[RFC PATCH v1 1/7] fs: Add inode_get_ino() and implement get_ino() for NFS

Mon Oct 21 14:04:45 UTC 2024

On Thu, Oct 17, 2024 at 01:05:54PM -0400, Jeff Layton wrote:
> On Thu, 2024-10-17 at 11:15 -0400, Paul Moore wrote:
> > On Thu, Oct 17, 2024 at 10:58 AM Christoph Hellwig <hch at infradead.org> wrote:
> > > On Thu, Oct 17, 2024 at 10:54:12AM -0400, Paul Moore wrote:
> > > > Okay, good to know, but I was hoping that there we could come up with
> > > > an explicit list of filesystems that maintain their own private inode
> > > > numbers outside of inode-i_ino.
> > > 
> > > Anything using iget5_locked is a good start.  Add to that file systems
> > > implementing their own inode cache (at least xfs and bcachefs).
> > 
> > Also good to know, thanks.  However, at this point the lack of a clear
> > answer is making me wonder a bit more about inode numbers in the view
> > of VFS developers; do you folks care about inode numbers?  I'm not
> > asking to start an argument, it's a genuine question so I can get a
> > better understanding about the durability and sustainability of
> > inode->i_no.  If all of you (the VFS folks) aren't concerned about
> > inode numbers, I suspect we are going to have similar issues in the
> > future and we (the LSM folks) likely need to move away from reporting
> > inode numbers as they aren't reliably maintained by the VFS layer.
> > 
> 
> Like Christoph said, the kernel doesn't care much about inode numbers.
> 
> People care about them though, and sometimes we have things in the
> kernel that report them in some fashion (tracepoints, procfiles, audit
> events, etc.). Having those match what the userland stat() st_ino field
> tells you is ideal, and for the most part that's the way it works.
> 
> The main exception is when people use 32-bit interfaces (somewhat rare
> these days), or they have a 32-bit kernel with a filesystem that has a
> 64-bit inode number space (NFS being one of those). The NFS client has
> basically hacked around this for years by tracking its own fileid field
> in its inode. That's really a waste though. That could be converted
> over to use i_ino instead if it were always wide enough.
> 
> It'd be better to stop with these sort of hacks and just fix this the
> right way once and for all, by making i_ino 64 bits everywhere.
> 
> A lot of the changes can probably be automated via coccinelle. I'd
> probably start by turning all of the direct i_ino accesses into static
> inline wrapper function calls. The hard part will be parceling out that
> work into digestable chunks. If you can avoid "flag day" changes, then
> that's ideal.  You'd want a patch per subsystem so you can collect
> ACKs. 
> 
> The hardest part will probably be the format string changes. I'm not
> sure you can easily use coccinelle for that, so that may need to be
> done by hand or scripted with python or something.

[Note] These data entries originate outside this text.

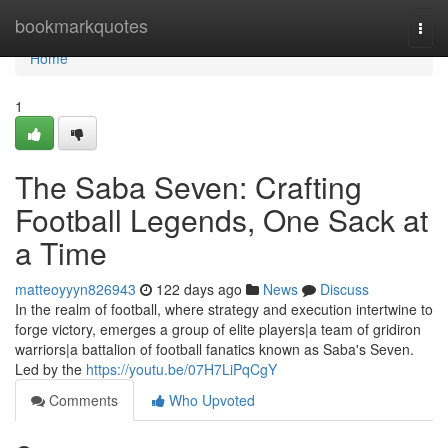
Home
bookmarkquotes
Togg
navi
Home
1
The Saba Seven: Crafting
Football Legends, One Sack at
a Time
matteoyyyn826943
122 days ago
News
Discuss
In the realm of football, where strategy and execution intertwine to
forge victory, emerges a group of elite players|a team of gridiron
warriors|a battalion of football fanatics known as Saba's Seven.
Led by the
https://youtu.be/07H7LiPqCgY
Comments
Who Upvoted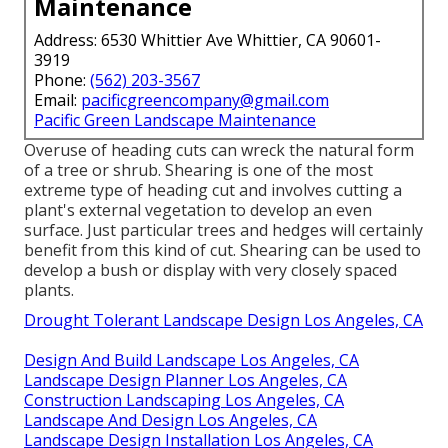
Maintenance
Address: 6530 Whittier Ave Whittier, CA 90601-
3919
Phone:
(562) 203-3567
Email:
pacificgreencompany@gmail.com
Pacific Green Landscape Maintenance
Overuse of heading cuts can wreck the natural form
of a tree or shrub. Shearing is one of the most
extreme type of heading cut and involves cutting a
plant's external vegetation to develop an even
surface. Just particular trees and hedges will certainly
benefit from this kind of cut. Shearing can be used to
develop a bush or display with very closely spaced
plants.
Drought Tolerant Landscape Design Los Angeles, CA
Design And Build Landscape Los Angeles, CA
Landscape Design Planner Los Angeles, CA
Construction Landscaping Los Angeles, CA
Landscape And Design Los Angeles, CA
Landscape Design Installation Los Angeles, CA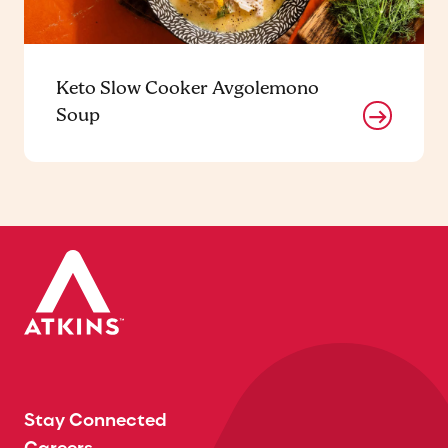
Keto Slow Cooker Avgolemono
Soup
Stay Connected
Careers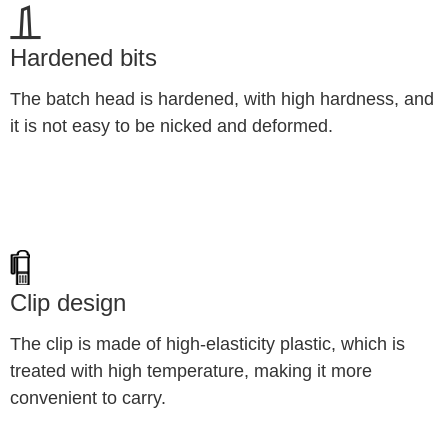
Hardened bits
The batch head is hardened, with high hardness, and 
it is not easy to be nicked and deformed.
Clip design
The clip is made of high-elasticity plastic, which is 
treated with high temperature, making it more 
convenient to carry.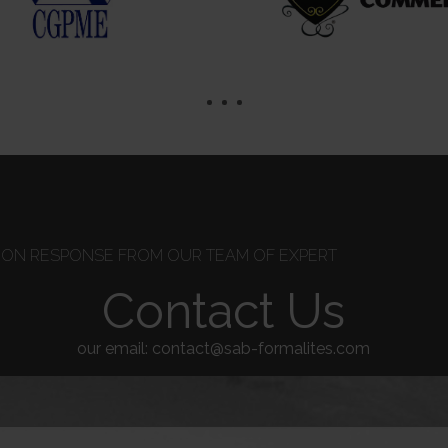
TION RESPONSE FROM OUR TEAM OF EXPERT
Contact Us
our email: contact@sab-formalites.com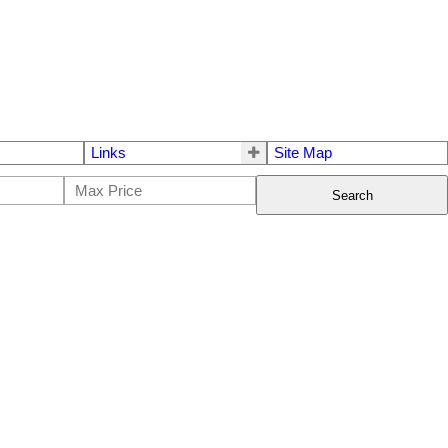
Links
Site Map
Search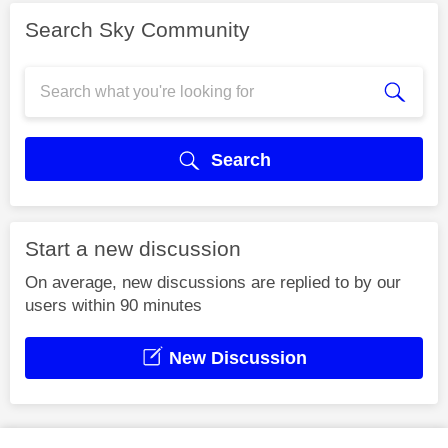
Search Sky Community
Search
Start a new discussion
On average, new discussions are replied to by our
users within 90 minutes
New Discussion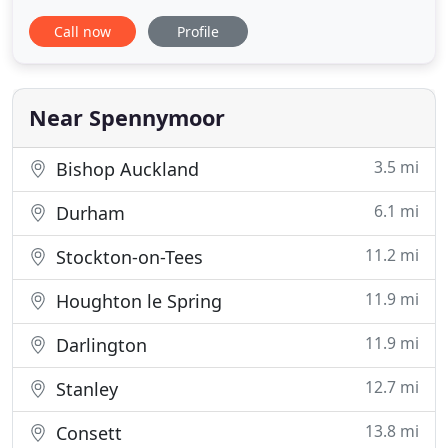
particular location, we've got you covered. We help
Call now
Profile
couples to find their perfect cottage holiday across
the UK and Ireland, from the North of Scotland to
the tip of Cornwall, and everything in between.
Whether
Near Spennymoor
3.5 mi
Bishop Auckland
6.1 mi
Durham
11.2 mi
Stockton-on-Tees
11.9 mi
Houghton le Spring
11.9 mi
Darlington
12.7 mi
Stanley
13.8 mi
Consett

The problem where we're dealing with 64 bit inode numbers even on 32 bit
systems is one problem and porting struct inode to use a 64 bit type for
i_ino is a good thing that I agree we should explore.

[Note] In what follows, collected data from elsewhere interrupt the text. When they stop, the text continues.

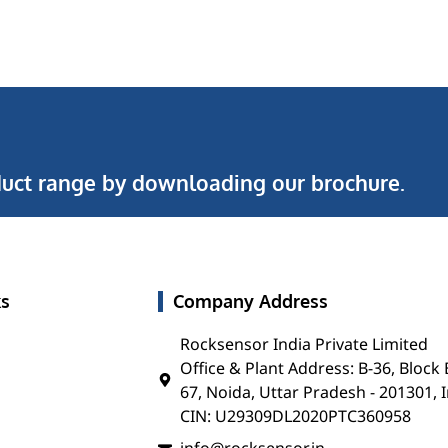
uct range by downloading our brochure.
ks
Company Address
Rocksensor India Private Limited
Office & Plant Address: B-36, Block 
67, Noida, Uttar Pradesh - 201301, 
CIN: U29309DL2020PTC360958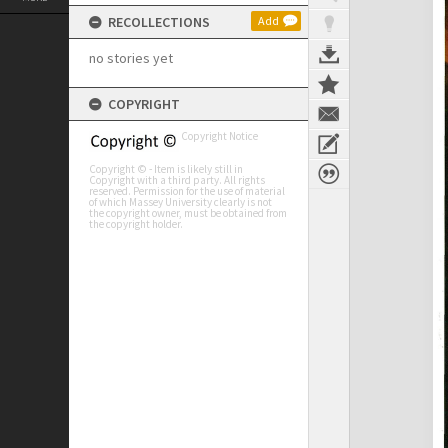
RECOLLECTIONS
Add
no stories yet
COPYRIGHT
Copyright Notice
Copyright © - Item is likely still in
Copyright with a third party. All rights
reserved. Permission for the use of material
of which Massey University clearly is not
the copyright owner, must be obtained from
the copyright holder.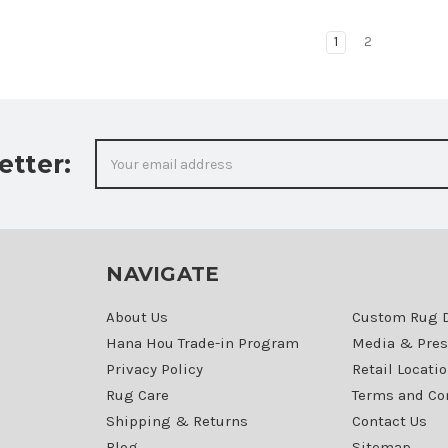
1
2
Email
etter:
Address
NAVIGATE
About Us
Custom Rug 
Hana Hou Trade-in Program
Media & Pres
Privacy Policy
Retail Locati
Rug Care
Terms and Co
Shipping & Returns
Contact Us
Blog
Sitemap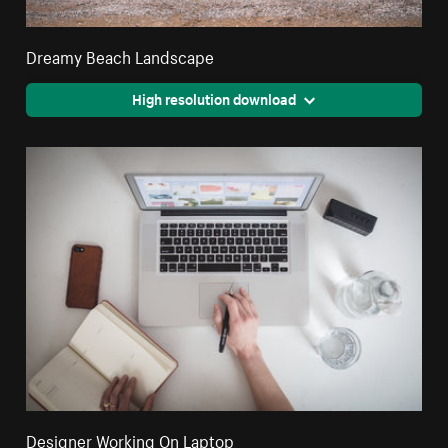
Dreamy Beach Landscape
High resolution download
Designer Working On Laptop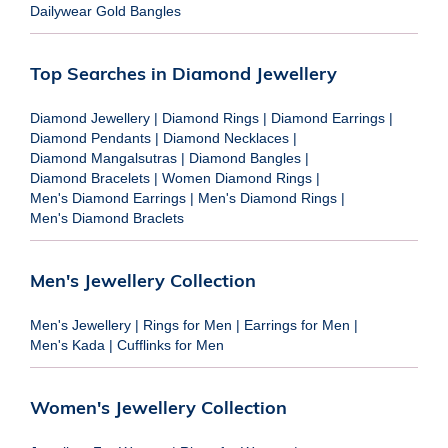
Dailywear Gold Bangles
Top Searches in Diamond Jewellery
Diamond Jewellery
|
Diamond Rings
|
Diamond Earrings
|
Diamond Pendants
|
Diamond Necklaces
|
Diamond Mangalsutras
|
Diamond Bangles
|
Diamond Bracelets
|
Women Diamond Rings
|
Men's Diamond Earrings
|
Men's Diamond Rings
|
Men's Diamond Braclets
Men's Jewellery Collection
Men's Jewellery
|
Rings for Men
|
Earrings for Men
|
Men's Kada
|
Cufflinks for Men
Women's Jewellery Collection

I'm still not sure how that would stolve the audit problem though. The
inode numbers that audit reports, even if always 64 bit, are not unique
with e.g., btrfs and bcachefs. Audit would need to report additional
information for both filesystems like the subvolume number which would
make this consistent.

We should port to 64 bit and yes that'll take some time. Then audit may
want to grow support to report additional information such as the
subvolume number. And that can be done in various ways without having to
burden struct inode_operations with any of this. Or, document the 20
year reality that audit inode numbers aren't unique on some filesystems.